É algo que toda a mãe teme: perder um filho. Este medo a perseguiu
sempre, desde as palavras premonitórias de Simeão.
Houve o terror por ocasião de Herodes, com a conspiração de assassinato das
criancinhas. E ainda a profecia de Isaías
sobre o Servo Sofredor sempre a perturbou. É como se a Morte tivesse
pousado sobre o berço de Jesus, desde o seu
nascimento, lançando ali uma sombra escura como uma constante
advertência de que um dia o menino lhe
pertenceria.
Bem no seu íntimo, Maria sabia que Jesus era uma criança nascida para
morrer. Não cresceria para ser um médico, ou um
rabi, ou um doutor da lei. Não se casaria, nem lhe daria netos que
levassem adiante o nome de família. Sabia disto há
muito tempo, mas havia encerrado esse sentimento em seu coração.
Nas poças de lágrimas nadam algumas recordações. O nascimento dele
naquele frio e escuro estábulo em Belém.
Como ele tremia, quando pegou-o pela primeira vez em seus braços, tão
pequenino e indefeso. Aquecera-o em seu seio e
cantara para que dormisse. Lembrava-se também de como, quando beijara
sua testa, ele a olhara tão calmo, tão sem
cuidados.
Novamente focaliza a cruz e vê homens encurvados, repartindo as roupas dele,
e lançando sortes sobre elas. Ergue os olhos
para seu filho e sofre. Ele está nu, e não há ninguém para aquecê-lo. Tem
sede, e não há ninguém para molhar os seus
lábios. Está cansado e não há ninguém para cantar-lhe uma canção para que
adormeça. Sua testa está franzida em agonia,
e não há ninguém para enxugar-lhe os ferimentos.
- Por que meu bebê mereceria isto?
Novamente seus olhos se turvam. Mais uma lembrança vem à tona. E mais
outra. Lembra-se de quando disse a primeira
palavra. Lembra-se dos seus primeiros passos. Recorda-se de como ele
gostava de ajudá-la a assar o pão, e ela então
costumava molhar um pedaço do pão fresco no mel e dava-lhe para comer.
Isto deixava-o contente e fazia com que seus
olhos brilhassem:
- Por que meu bebê mereceria isto?
Recorda-se dele com doze anos, quando já estava a serviço do Pai em
Jerusalém. Lembra-se claramente de ter pensado na ocasião: Ele não é
mais o meu bebê. Está ali na cruz agora por possuir também amor materno.
Está ali porque tem o amor de um Salvador. Mas, o amor não se parece com
o que vê. Gotas de sangue que escorrem pelo madeiro, molhando a
sujeira que está embaixo. Cravos pesados nos pés de Jesus. Costelas
marcando a pele magra. Moscas pousando nas feridas abertas. Olhos inchados
pela febre. Cabelos emaranhados na coroa de espinhos colocada pela manhã.
Mãos erguidas a Deus presas no madeiro.
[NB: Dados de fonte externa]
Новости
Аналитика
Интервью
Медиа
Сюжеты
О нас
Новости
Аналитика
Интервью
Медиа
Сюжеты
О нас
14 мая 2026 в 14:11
Um dorso encurvado, pendente pelos
punhos empalados, como um grotesco pingente. Isto é o que a mãe de Jesus
vê, enquanto desembainha seu coração para o golpe cruel da espada
romana. É mais do que uma mãe pode suportar. Mas de alguma forma ela
resiste. Principalmente por causa do
homem que está a seu lado, amparando-a.
João, o discípulo amado de Jesus. De braços dados, as duas pessoas a quem
Jesus mais ama neste mundo. Nunca foram tão próximos, como neste momento.
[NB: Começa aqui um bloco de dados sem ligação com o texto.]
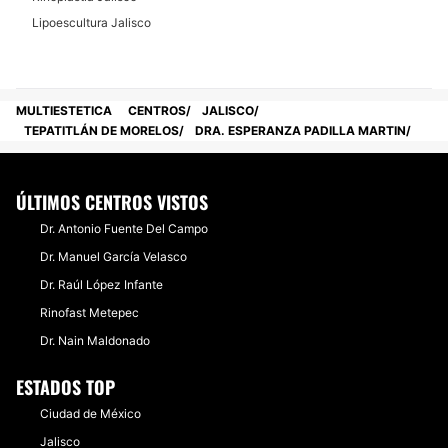
Posibilidad de videoconsulta:
Lipoescultura Jalisco
No
Financiación o facilidades de pago:
MULTIESTETICA
CENTROS
JALISCO
No
TEPATITLÁN DE MORELOS
DRA. ESPERANZA PADILLA MARTIN
ÚLTIMOS CENTROS VISTOS
Dr. Antonio Fuente Del Campo
Dr. Manuel García Velasco
Dr. Raúl López Infante
Rinofast Metepec
Dr. Nain Maldonado
ESTADOS TOP
Ciudad de México
Jalisco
Ouvem Jesus murmurar enquanto ergue a cabeça. Esboça o seu adeus com a
língua ferida e os lábios rachados. João leva Maria para mais perto,
para poupar a Jesus o esforço, pois o seu filho tem muito que dizer a
ela: Obrigado por tudo... devo-lhe tanto... você foi a mãe mais querida
que alguém poderia ter.
Mas os espasmos no peito estão cada vez mais
freqüentes, e aquelas palavras não foram pronunciadas. Jesus apóia-se nos
cravos e com esforço enche os pulmões. A dor é extrema. As palavras saem
com um grande esforço. "Mulher, eis o teu filho". Maria olha para João,
aperta os seus braços enquanto tem os olhos marejados de lágrimas. Os
lábios esboçam um sorriso trêmulo. "João, eis a tua mãe".
O discípulo acena enquanto morde os lábios controlando a emoção. Foi
tudo quanto foi dito. Por um momento íntimo,
contemplam aquele a quem tanto amam. Então Jesus pende novamente.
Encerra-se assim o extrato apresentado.